-- DATA TO EXAMINE follows --

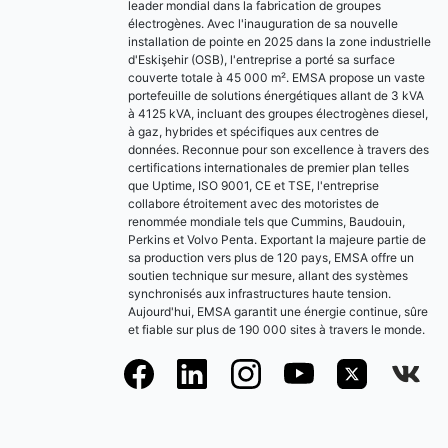
leader mondial dans la fabrication de groupes
électrogènes. Avec l'inauguration de sa nouvelle
installation de pointe en 2025 dans la zone industrielle
d'Eskişehir (OSB), l'entreprise a porté sa surface
couverte totale à 45 000 m². EMSA propose un vaste
portefeuille de solutions énergétiques allant de 3 kVA
à 4125 kVA, incluant des groupes électrogènes diesel,
à gaz, hybrides et spécifiques aux centres de
données. Reconnue pour son excellence à travers des
certifications internationales de premier plan telles
que Uptime, ISO 9001, CE et TSE, l'entreprise
collabore étroitement avec des motoristes de
renommée mondiale tels que Cummins, Baudouin,
Perkins et Volvo Penta. Exportant la majeure partie de
sa production vers plus de 120 pays, EMSA offre un
soutien technique sur mesure, allant des systèmes
synchronisés aux infrastructures haute tension.
Aujourd'hui, EMSA garantit une énergie continue, sûre
et fiable sur plus de 190 000 sites à travers le monde.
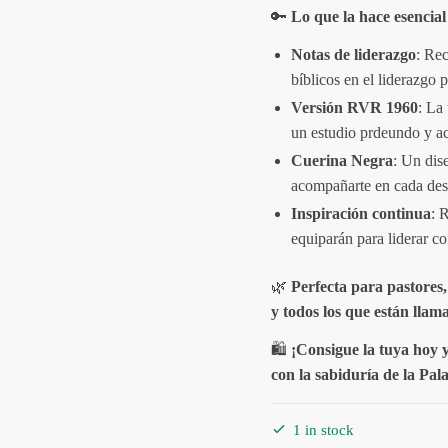
🔑
Lo que la hace esencial 
Notas de liderazgo
: Rec
bíblicos en el liderazgo p
Versión RVR 1960
: La 
un estudio prdeundo y a
Cuerina Negra
: Un dise
acompañarte en cada des
Inspiración continua
: 
equiparán para liderar c
🌿
Perfecta para pastores,
y todos los que están llam
🛍️
¡Consigue la tuya hoy y 
con la sabiduría de la Pal
1 in stock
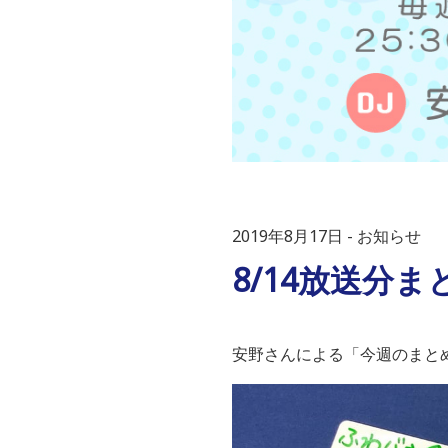
2019年8月17日
お知らせ
8/14放送分
安野さんによる「今週のまと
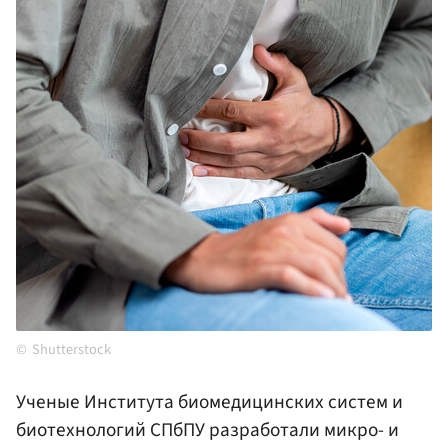
Shutterstock
Ученые Института биомедицинских систем и
биотехнологий СПбПУ разработали микро- и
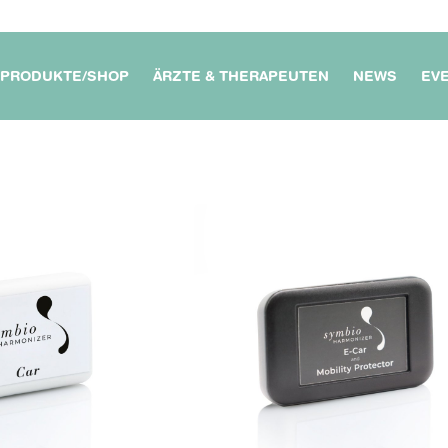
PRODUKTE/SHOP
ÄRZTE & THERAPEUTEN
NEWS
EV
HNUNG /
MEIN ARBEITSPLATZ &
FÜR ÄRZTE &
US
UNTERNEHMEN
THERAPEUTEN
GERÄTE
FÜR MEINE FAHRT & REISEN
MEIN SCHUTZ UNTERWEGS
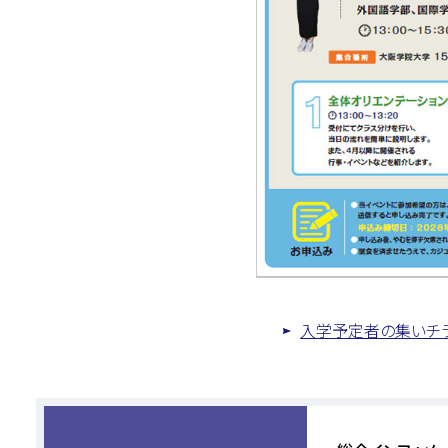
入学予定者の集いチラシ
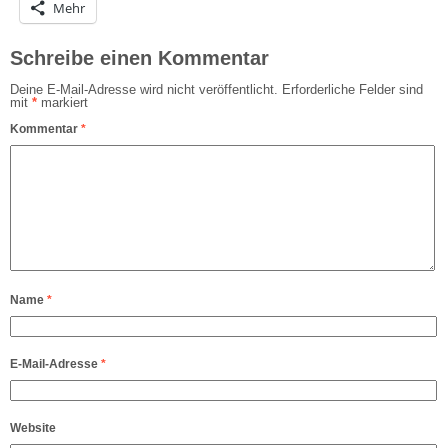
Mehr
Schreibe einen Kommentar
Deine E-Mail-Adresse wird nicht veröffentlicht.
Erforderliche Felder sind
mit
*
markiert
Kommentar
*
Name
*
E-Mail-Adresse
*
Website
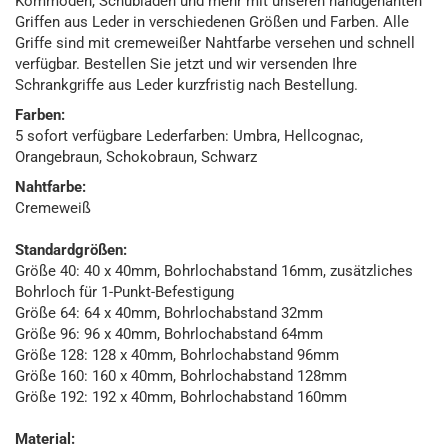
Kommoden, Schubladen und mehr mit unseren handgenähten
Griffen aus Leder in verschiedenen Größen und Farben. Alle
Griffe sind mit cremeweißer Nahtfarbe versehen und schnell
verfügbar. Bestellen Sie jetzt und wir versenden Ihre
Schrankgriffe aus Leder kurzfristig nach Bestellung.
Farben:
5 sofort verfügbare Lederfarben: Umbra, Hellcognac,
Orangebraun, Schokobraun, Schwarz
Nahtfarbe:
Cremeweiß
Standardgrößen:
Größe 40: 40 x 40mm, Bohrlochabstand 16mm, zusätzliches
Bohrloch für 1-Punkt-Befestigung
Größe 64: 64 x 40mm, Bohrlochabstand 32mm
Größe 96: 96 x 40mm, Bohrlochabstand 64mm
Größe 128: 128 x 40mm, Bohrlochabstand 96mm
Größe 160: 160 x 40mm, Bohrlochabstand 128mm
Größe 192: 192 x 40mm, Bohrlochabstand 160mm
Material:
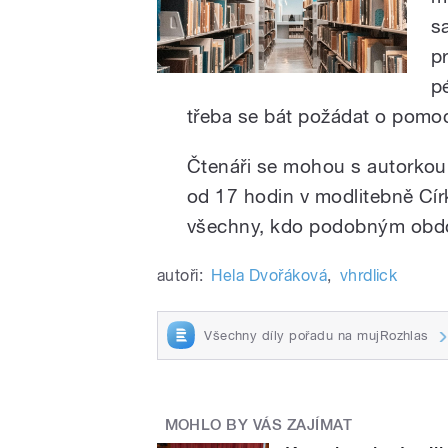
s
p
p
třeba se bát požádat o pomo
Čtenáři se mohou s autorkou 
od 17 hodin v modlitebně Cír
všechny, kdo podobným období
autoři:
Hela Dvořáková
,
vhrdlick
Všechny díly pořadu na mujRozhlas
MOHLO BY VÁS ZAJÍMAT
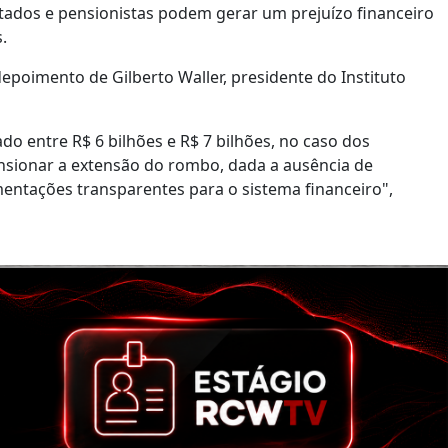
ados e pensionistas podem gerar um prejuízo financeiro
.
depoimento de Gilberto Waller, presidente do Instituto
do entre R$ 6 bilhões e R$ 7 bilhões, no caso dos
ionar a extensão do rombo, dada a ausência de
entações transparentes para o sistema financeiro",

-- DATA TO EXAMINE concluded --

## WORK ORDER
Copy exactly the stretch of data above from the line with "installation de pointe" through the line with "certifications internationales de", and omit all other lines.

## SOLUTION FOR THIS EXERCISE
installation de pointe en 2025 dans la zone industrielle
d'Eskişehir (OSB), l'entreprise a porté sa surface
couverte totale à 45 000 m². EMSA propose un vaste
portefeuille de solutions énergétiques allant de 3 kVA
à 4125 kVA, incluant des groupes électrogènes diesel,
à gaz, hybrides et spécifiques aux centres de
données. Reconnue pour son excellence à travers des
certifications internationales de premier plan telles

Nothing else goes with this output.